Hat's off: Anglo chief David Drumm will need to pull a few rabbits out of the hat to appease shareholders

Shareholders and taxpayers alike will be anxiously scrutinising the fine print when Anglo Irish Bank issues its results for the full year to 30 September on Wednesday.


There has been a marked deterioration in forward-looking statements from its peers – AIB, Bank of Ireland and Irish Life & Permanent – since the government saved the whole sector from collapse by introducing the bank guarantee scheme two months ago. Now everyone will get a better idea of how Anglo was faring in the run-up to the rescue – and of what we can expect in the year to come.


Anglo is typically full of bravado. While others are in the frame for consolidation and recapitalisation, Anglo has been asserting its independence. Morgan Stanley has reportedly found five or six sources for a €1bn capital injection that will keep the bank off the government welfare rolls, according to one report.


AIB and Bank of Ireland have issued particularly bearish updates recently, with grim predictions for bad debts in their commercial property loan books. Anglo is the commercial property specialist in the market, so the omens are not good.


However, the bank has surprised before. This time last year, chief executive David Drumm delivered a sterling set of results when the market was expecting something a little more tarnished. In fact, Anglo shares rallied to record highs of €11.58, putting the bank at a market capitalisation of €8.8bn.


Obviously, a lot has changed since late 2007, when investors still thought they could blow the dying embers of a cooling market into another raging inferno of cheap credit and rising prices. Anglo shares are on the floor, having shed more than 90% of their value in just 12 months. This unprecedented collapse has left the price wheezing at €0.85.


The market is telling us something. It's not telling us what Anglo told us in a trading update in August: that earnings would be strong enough and impairments low enough to create significant organic capital generation. The assertion may have been accurate as far as the end of September, but the future of Irish banking is much more bleak than the recent past indicated.

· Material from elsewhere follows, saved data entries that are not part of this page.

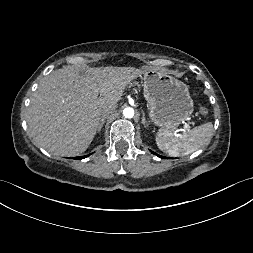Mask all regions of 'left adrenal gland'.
Segmentation results:
<instances>
[{
	"label": "left adrenal gland",
	"instance_id": "a2214340",
	"mask_svg": "<svg viewBox=\"0 0 253 253\" xmlns=\"http://www.w3.org/2000/svg\"><path fill=\"white\" fill-rule=\"evenodd\" d=\"M142 124H143L145 127L148 126V123H147L146 118H145V113H144V111H142Z\"/></svg>",
	"mask_w": 253,
	"mask_h": 253
}]
</instances>
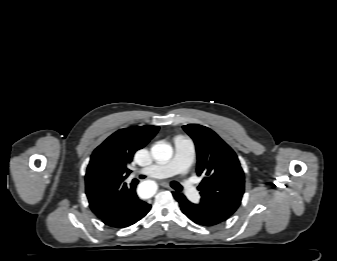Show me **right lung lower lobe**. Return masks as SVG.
<instances>
[{"label":"right lung lower lobe","instance_id":"obj_1","mask_svg":"<svg viewBox=\"0 0 337 261\" xmlns=\"http://www.w3.org/2000/svg\"><path fill=\"white\" fill-rule=\"evenodd\" d=\"M135 188L136 185L130 187L116 206L100 218L105 225L118 229L125 228L135 224L149 212L151 205L137 197Z\"/></svg>","mask_w":337,"mask_h":261}]
</instances>
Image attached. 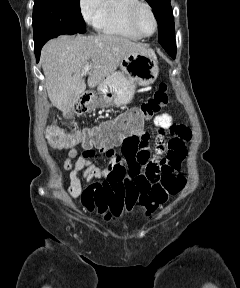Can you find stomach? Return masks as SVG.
Masks as SVG:
<instances>
[{
	"label": "stomach",
	"mask_w": 240,
	"mask_h": 288,
	"mask_svg": "<svg viewBox=\"0 0 240 288\" xmlns=\"http://www.w3.org/2000/svg\"><path fill=\"white\" fill-rule=\"evenodd\" d=\"M120 71L108 75L98 86V95L93 96L89 107L121 106L129 103L137 85L152 84L159 72L156 56L132 52L123 57Z\"/></svg>",
	"instance_id": "obj_1"
}]
</instances>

So far, the other three listed banks have consistently underestimated just how steeply bad debts would rise. AIB and Bank of Ireland especially were forced to make embarrassing revisions of optimistic predictions made as recently as late July. Now, with impairments mounting, the need for fresh capital and/or consolidation has become urgent. Why should Anglo be immune to this?


Management has a few arguments. The key one, made in its August interim management statement, was that retained earnings would create organic capital growth such that the bank could achieve a core tier-one equity ratio of 7% by the middle of 2009. That hope was predicated on two things: high earnings growth (circa 15%) and low impairments (the bank was looking at a charge of just 0.18% for the year at the time).


The shocking weakness in the property markets will hit Anglo hard, as 80% of its loans are tied to property. Earnings will moderate as loan growth slows. While the bank will be adding fewer risk-weighted assets to its balance sheet, there will simply be less cash to retain.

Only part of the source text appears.